While they commended Blair for helping to secure peace in Northern Ireland, church leaders also raised questions over the wisdom of taking Great Britain to war in Iraq.
Cardinal Cormac Murphy-O’Connor of Westminster, president of the Catholic Bishops’ Conference of England and Wales, said in a statement May 10 that he recognized the “serious divisions of opinion on the war in Iraq,” but added that “history will make a better judgment than today.”
Cardinal Murphy-O’Connor thanked Blair “for his dedication and whole-hearted commitment to the service of his country.”
“In particular, I would warmly commend his efforts in securing peace in Northern Ireland and his constant concern for the eradication of poverty in Africa,” he said.
However, the bishops’ Catholic Agency for Overseas Development said Blair had failed to meet expectations in the fight against extreme poverty.
The British government under Blair delivered more aid and worked to use it more effectively, but ultimately “delivered generosity but not justice,” CAFOD said in a statement.
CAFOD added that “disappointments, alongside the undeniable achievements, spring partly from the high hopes and ambitions with which Tony Blair came to power … and partly from the leaking away of international influence that has dogged the prime minister since the invasion of Iraq.”
Blair, who became prime minister in May 1997, told Labor Party members at the Trimdon Labor Club in his constituency of Sedgefield, England, that he would step down June 27. Blair told supporters, many of whom have grown disillusioned with the war in Iraq, that he did what he “thought was right for our country.”
Father John Caden, 83, the Sedgefield priest who baptized Blair’s four children, told Catholic News Service May 10 that he thought Blair, 53, was an exceptional prime minister.
He said he has known Blair since 1983 and that they later became tennis partners and good friends.

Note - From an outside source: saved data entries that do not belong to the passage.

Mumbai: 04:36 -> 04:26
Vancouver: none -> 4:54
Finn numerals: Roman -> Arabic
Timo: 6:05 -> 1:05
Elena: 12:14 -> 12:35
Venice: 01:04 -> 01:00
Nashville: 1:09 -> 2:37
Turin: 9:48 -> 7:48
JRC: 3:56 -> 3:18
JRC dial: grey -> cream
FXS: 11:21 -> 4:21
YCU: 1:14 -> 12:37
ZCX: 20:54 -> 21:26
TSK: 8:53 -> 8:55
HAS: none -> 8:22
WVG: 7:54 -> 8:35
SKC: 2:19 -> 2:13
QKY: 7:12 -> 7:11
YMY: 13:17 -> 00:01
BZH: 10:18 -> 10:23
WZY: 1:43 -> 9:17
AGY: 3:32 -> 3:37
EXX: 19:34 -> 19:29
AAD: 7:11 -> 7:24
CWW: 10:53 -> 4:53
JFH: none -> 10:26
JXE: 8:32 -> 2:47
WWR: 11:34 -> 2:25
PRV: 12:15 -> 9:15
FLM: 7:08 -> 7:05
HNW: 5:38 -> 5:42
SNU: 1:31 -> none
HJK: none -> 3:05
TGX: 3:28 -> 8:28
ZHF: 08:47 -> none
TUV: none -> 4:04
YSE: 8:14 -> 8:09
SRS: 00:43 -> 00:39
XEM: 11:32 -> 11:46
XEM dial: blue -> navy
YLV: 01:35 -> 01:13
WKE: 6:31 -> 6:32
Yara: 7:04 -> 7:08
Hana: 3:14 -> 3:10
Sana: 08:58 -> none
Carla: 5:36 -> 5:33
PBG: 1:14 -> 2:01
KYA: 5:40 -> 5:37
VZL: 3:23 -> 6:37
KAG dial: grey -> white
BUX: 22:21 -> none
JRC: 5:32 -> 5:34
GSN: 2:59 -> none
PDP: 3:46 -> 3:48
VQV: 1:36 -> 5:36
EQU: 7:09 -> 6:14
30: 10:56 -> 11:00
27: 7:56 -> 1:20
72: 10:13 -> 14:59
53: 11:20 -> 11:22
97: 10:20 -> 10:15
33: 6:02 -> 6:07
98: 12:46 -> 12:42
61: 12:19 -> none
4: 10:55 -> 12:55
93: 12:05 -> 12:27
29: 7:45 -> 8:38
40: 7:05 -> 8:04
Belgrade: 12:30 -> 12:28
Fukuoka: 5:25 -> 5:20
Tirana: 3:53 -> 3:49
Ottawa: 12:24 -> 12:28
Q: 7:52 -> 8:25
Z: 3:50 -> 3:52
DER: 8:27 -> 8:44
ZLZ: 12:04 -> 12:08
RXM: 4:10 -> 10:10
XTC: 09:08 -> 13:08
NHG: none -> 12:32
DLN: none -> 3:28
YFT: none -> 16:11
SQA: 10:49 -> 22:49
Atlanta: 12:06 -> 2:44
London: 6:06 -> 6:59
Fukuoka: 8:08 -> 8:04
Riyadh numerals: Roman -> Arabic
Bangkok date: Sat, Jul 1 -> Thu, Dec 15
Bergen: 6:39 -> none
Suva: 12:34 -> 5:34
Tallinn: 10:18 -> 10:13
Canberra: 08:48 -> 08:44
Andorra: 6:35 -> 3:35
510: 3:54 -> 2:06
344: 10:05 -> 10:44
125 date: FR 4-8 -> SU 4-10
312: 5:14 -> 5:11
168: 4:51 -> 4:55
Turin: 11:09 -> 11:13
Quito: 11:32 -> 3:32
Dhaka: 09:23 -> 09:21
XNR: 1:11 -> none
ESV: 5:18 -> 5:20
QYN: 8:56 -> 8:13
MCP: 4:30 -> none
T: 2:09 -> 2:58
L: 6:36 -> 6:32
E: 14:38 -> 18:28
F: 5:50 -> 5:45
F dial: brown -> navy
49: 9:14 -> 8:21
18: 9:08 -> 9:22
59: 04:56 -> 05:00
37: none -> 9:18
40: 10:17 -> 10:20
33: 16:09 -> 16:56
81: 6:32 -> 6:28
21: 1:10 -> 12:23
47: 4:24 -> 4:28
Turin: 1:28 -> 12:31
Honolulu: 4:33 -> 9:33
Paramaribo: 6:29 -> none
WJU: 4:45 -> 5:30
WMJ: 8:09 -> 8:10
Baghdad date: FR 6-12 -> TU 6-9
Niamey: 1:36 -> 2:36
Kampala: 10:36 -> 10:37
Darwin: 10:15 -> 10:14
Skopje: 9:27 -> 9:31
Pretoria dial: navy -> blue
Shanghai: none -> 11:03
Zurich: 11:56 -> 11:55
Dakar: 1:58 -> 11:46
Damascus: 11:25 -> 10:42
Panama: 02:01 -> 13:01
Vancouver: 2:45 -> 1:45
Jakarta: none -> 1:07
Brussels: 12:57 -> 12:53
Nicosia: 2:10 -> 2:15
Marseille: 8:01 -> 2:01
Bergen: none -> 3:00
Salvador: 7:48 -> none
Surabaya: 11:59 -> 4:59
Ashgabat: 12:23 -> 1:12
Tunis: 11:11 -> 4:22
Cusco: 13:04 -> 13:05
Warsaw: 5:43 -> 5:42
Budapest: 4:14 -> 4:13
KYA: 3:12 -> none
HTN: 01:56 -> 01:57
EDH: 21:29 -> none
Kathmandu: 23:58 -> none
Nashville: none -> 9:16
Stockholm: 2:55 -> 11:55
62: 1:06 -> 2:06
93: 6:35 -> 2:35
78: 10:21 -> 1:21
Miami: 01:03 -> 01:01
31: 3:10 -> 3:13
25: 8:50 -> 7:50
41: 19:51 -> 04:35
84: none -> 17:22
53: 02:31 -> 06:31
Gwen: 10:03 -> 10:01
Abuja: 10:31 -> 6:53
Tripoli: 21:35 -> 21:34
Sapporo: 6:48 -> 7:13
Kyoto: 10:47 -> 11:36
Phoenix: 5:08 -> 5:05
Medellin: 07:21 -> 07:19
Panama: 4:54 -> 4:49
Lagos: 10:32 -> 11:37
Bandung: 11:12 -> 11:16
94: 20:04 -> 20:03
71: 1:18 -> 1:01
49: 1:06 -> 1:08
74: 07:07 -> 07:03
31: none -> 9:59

Blair, an Anglican whose wife, Cherie, and children are Catholic, never discussed the possibility of conversion to the Catholic faith, said Father Caden, adding that the possibility of Blair’s future conversion would be a “matter for him and his conscience.”
“He used to come every Sunday to Mass,” the priest said. “He didn’t receive holy Communion but would read the lesson and do all sorts of things.”
Anglican Archbishop Rowan Williams of Canterbury described Blair as a man of “genuine personal faith” who has not “shied away from the risk associated with confronting extremism.”
He said that the Church of England is grateful that Blair “has refused the demands of some to close down the space in our society within which both vigorous debate and the full diversity of religious conviction can find voice and be expressed.”
“There have naturally been differences of vision and judgment between the prime minister and the Church of England, not least over the Iraq War, but he has been consistently willing to allow these disagreements to be voiced and discussed openly,” Archbishop Williams said.
He added that the current reinstatement of a power-sharing government in Northern Ireland “bears witness to one of his most enduring achievements, and the high profile given to development issues, especially in Africa, and to the environmental crisis reflects the passion and intelligence he has brought to his work as prime minister.”
A new leader will be elected June 24. Blair’s premiership has witnessed an era of growth, high employment and low interest rates, but opinion polls have indicated that the Labor Party will lose to the Conservative Party at the next national election.